Follow the reluctant adventures in the life of a Welsh astrophysicist sent around the world for some reason, wherein I photograph potatoes and destroy galaxies in the name of science. And don't forget about my website, www.rhysy.net



Wednesday, 8 June 2011

The Bard is Back

... in a new film by Roland Emmerich, of all things. Yes, the man who graced the silver screen with the immortal line, "Let's nuke the bastards" has now taken it upon himself to direct a film about one of the greatest playwrights of all time. This can only end well. If Michael Bay is the producer, so much the better. Based on his previous works, I imagine it will go something like this :

Bill (last name presently unknown), struggling playwright, is an alcoholic whoremonger who's drunken shenanigans have estranged him from his only legitimate and very irritating son, who has gone to... umm.... Edinburgh, why not, to take part in a Latin spelling quiz with his highly attractive girlfriend. Casting ? Well, Ian McShane as Shakespeare, can't go far wrong there, let's say Shia LaBeouf as his son with just about anyone other than Megan Fox as his girlfriend. Kristanna Loken, perhaps, for no particular reason. And no, I'm not about to sully this blog with sordid pictures of LaBeouf.

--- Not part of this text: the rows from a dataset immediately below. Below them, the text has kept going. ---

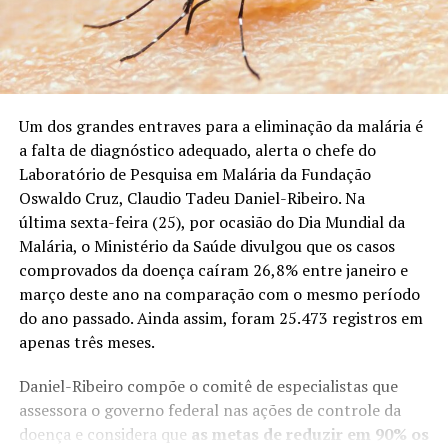
Um dos grandes entraves para a eliminação da malária é
a falta de diagnóstico adequado, alerta o chefe do
Laboratório de Pesquisa em Malária da Fundação
Oswaldo Cruz, Claudio Tadeu Daniel-Ribeiro. Na
última sexta-feira (25), por ocasião do Dia Mundial da
Malária, o Ministério da Saúde divulgou que os casos
comprovados da doença caíram 26,8% entre janeiro e
março deste ano na comparação com o mesmo período
do ano passado. Ainda assim, foram 25.473 registros em
apenas três meses.
Daniel-Ribeiro compõe o comitê de especialistas que
assessora o governo federal nas ações de controle da
doença e considera que
as metas de reduzir em 90% os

It's entirely possible that Kirstanna would be suited to Elizabethan attire, but I prefer not to take that chance.

Bill's antics mean he quickly falls foul of the Church and falls in with sinister astrologer John Dee, played by Christopher Walken. Bill quickly sobers up when Dee, in a power-point presentation masterpiece, tells him that the neutrinos from the Sun are mutating into tachyons and mutters something about the end of the world. Then there are lots of special effects shots where London is blasted by tachyons and the hands on Big Ben (Roland probably does not know when this was built) start spinning wildly. Suddenly Bill himself is hit by a bolt of expensive CGI.



Bill awakens in a frozen landscape. Oh noes ! Our hero has been transported back about 10,000 years when Britain was still covered in ice and sabre-tooth tigers. Now Bill's mission is to trek north across the frozen waste, hoping that somehow he can find his son and find out if he won the spelling quiz or not.

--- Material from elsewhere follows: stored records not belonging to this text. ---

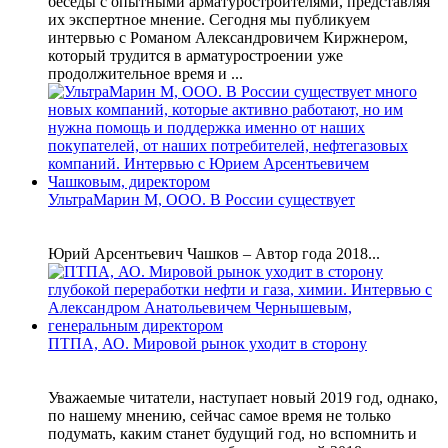
беседы с опытными арматуростроителями, представляя
их экспертное мнение. Сегодня мы публикуем
интервью с Романом Александровичем Киржнером,
который трудится в арматуростроении уже
продолжительное время и ...
УльтраМарин М, ООО. В России существует
Юрий Арсентьевич Чашков – Автор года 2018...
ПТПА, АО. Мировой рынок уходит в сторону
Уважаемые читатели, наступает новый 2019 год, однако,
по нашему мнению, сейчас самое время не только
подумать, каким станет будущий год, но вспомнить и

This takes surprisingly little time. Bill impresses the primitive locals with his acting skills and, in a short montage, travels from village to village performing plays in exchange for food and weapons. He makes short work of the sabre-tooth tigers, apparently having a hitherto unknown talent for spear-throwing, about which the locals make some truly awful pun.

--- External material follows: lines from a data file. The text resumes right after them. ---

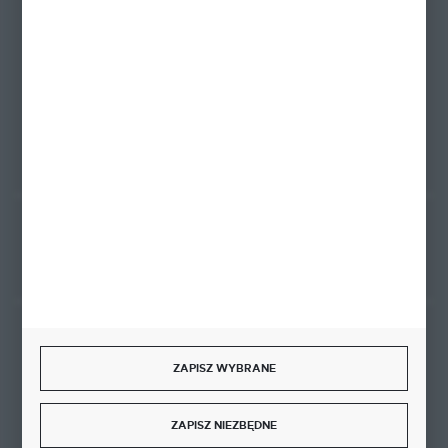
Zapraszamy pon.-pt. 9.00-18.00
biuro@ktd.com.pl
ul. Kominkowa 2
80-175 Gdańsk
FORMULARZ KONTAKTOWY
Rozpocznij zwrot produktu:
ODSTĄP OD UMOWY TUTAJ
BEZPIECZNE PŁATNOŚCI
ZAPISZ WYBRANE
ZAPISZ NIEZBĘDNE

Alas, when Bill reaches the site of Edinburgh things take a shocking turn for the worst. His son is trapped in a cave by a giant fire-breathing reptile, which has a curious habit of changing size in each shot. Things are looking grim for our hero, but he is saved at the last minute when a gigantic spaceship descends, shoots the monster, and then promptly leaves without further incident.



Bill is re-united with this son, who turns out to have discovered a mysterious stone ring inside the cave covered in strange Latin symbols (Roland is probably not aware of the differences between Latin and Egyptian). Fortunately, he has been able to decipher them with the help of his highly attractive girlfriend. The ring turns out to be a portal through time, which Bill uses to return to Elizabethan England. His son, however, decides to remain behind, although no-one is quite sure why.

He is wearing a suit on account of being Ian McShane

The movie ends with a shot of the Complete Works of Shake-spear just in case the audience didn't get it, and then everything explodes for no reason.